A SOLUTION to the lamented eyesore of derelict properties has been suggested by Portarlington’s Cllr Paul Mitchell.

Having worked himself on restoring the facade of Arlington House in the town, he suggested repeating their successful formula on other properties at last week’s Emo area meeting.

“Arlington was a complete eyesore, and for €2,000, with voluntary help, it looks like a house that’s lived in now. People are actually stopping to photograph it. The same with the athletics club. I suggest collecting money off the owner, and giving it to the Tidy Towns committee to paint it. If it looked nice, and matched in with the town, it wouldn’t look like a derelict building,” he said.

Other cllrs were less complimentary of the Arlington project. Cllr Ray Cribbin said it was “only a camoflage job” while Cllr Tom Mulhall compared it to “washing your face, but not your hands or behind your ears”.

“A lot of work was done by Laois County Council before the Dirty Old Towns project started. They took action on Corrig Glen and hired a contractor and did a proper entrance. I wouldn’t like to see one crowd get all the credit,” said Cllr Mulhall.

Cllr Mitchell defended the Dirty Old Towns programme.

“It’s probably one of the best things to happen to Port. I worked on Arlington house, to say it’s camoflage... the Heritage council came down and described how to do the lime mortar. The two gable ends are set up for the next fifty years. That work is conservation work. Someone will put a roof on it eventually. There were ten projects done, they shouldn’t be brushed aside, it was massive work,” he said.

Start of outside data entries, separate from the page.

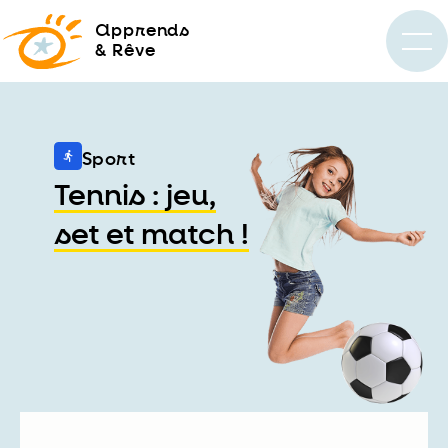
a
pprends
& Rêve
Sport
Tennis : jeu,
set et match !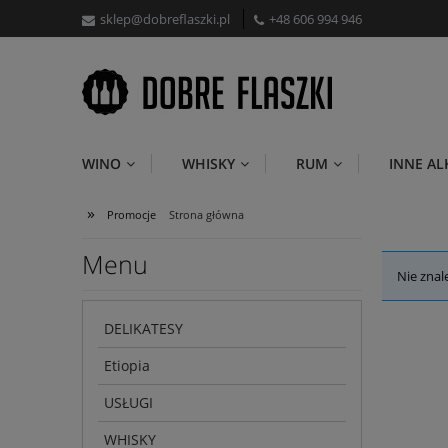
sklep@dobreflaszki.pl
+48 606 994 946
WINO
WHISKY
RUM
INNE A
»
Promocje
Strona główna
Menu
Nie znal
DELIKATESY
Etiopia
USŁUGI
WHISKY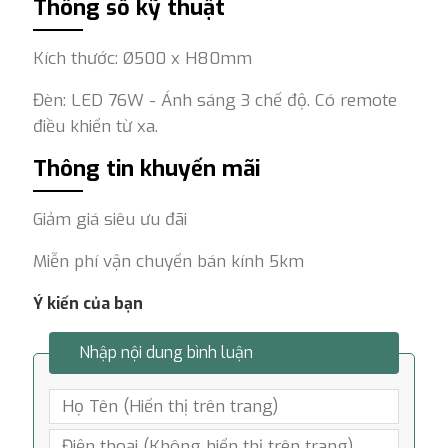
Thông số kỹ thuật
Kích thước: Ø500 x H80mm
Đèn: LED 76W - Ánh sáng 3 chế độ. Có remote
điều khiển từ xa.
Thông tin khuyến mãi
Giảm giá siêu ưu đãi
Miễn phí vận chuyển bán kính 5km
Ý kiến của bạn
Nhập nội dung bình luận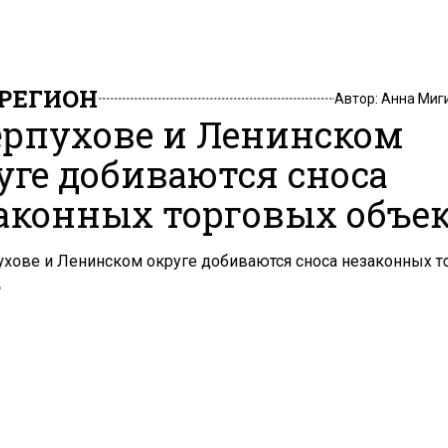
РЕГИОН
Автор:
Анна Миг
ерпухове и Ленинском
уге добиваются сноса
аконных торговых объе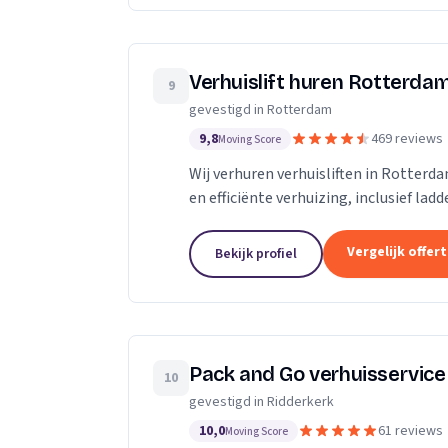
Verhuislift huren Rotterda
9
gevestigd in Rotterdam
9,8
469 reviews
Moving Score
Wij verhuren verhuisliften in Rotterd
en efficiënte verhuizing, inclusief ladd
Vergelijk offer
Bekijk profiel
Pack and Go verhuisservice
10
gevestigd in Ridderkerk
10,0
61 reviews
Moving Score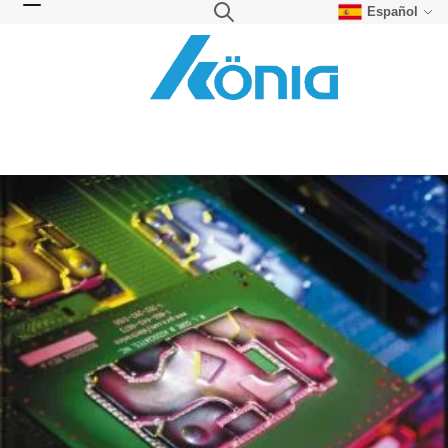
Español
Skip to Content
Search
Toggle Nav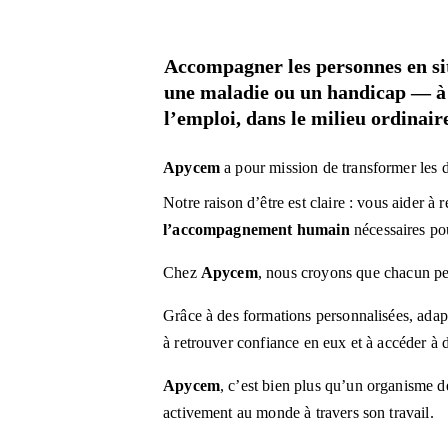
Accompagner les personnes en situ
une maladie ou un handicap — à [
l’emploi, dans le milieu ordinair
Apycem 
a pour mission de transformer les d
Notre raison d’être est claire : vous aider à 
l’accompagnement humain
 nécessaires po
Chez 
Apycem
, nous croyons que chacun peu
Grâce à des formations personnalisées, adap
à retrouver confiance en eux et à accéder à 
Apycem
, c’est bien plus qu’un organisme d
activement au monde à travers son travail.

He asked Kieran Kehoe, Senior Executive Officer in the council’s planning section, if Arlington could not now be taken off the derelict list.

“It’s not an eyesore anymore. It might encourage others who own buildings to get involved with Tidy Towns, and get buildings facelifted,” Cllr Mitchell suggested.

Mr Kehoe explained that fines had built up on the building, which needed to be paid before it could be removed from the list.

“There would be every credit given, the money the owner donated for the facelift would probably be given as credit off the levies,” he said.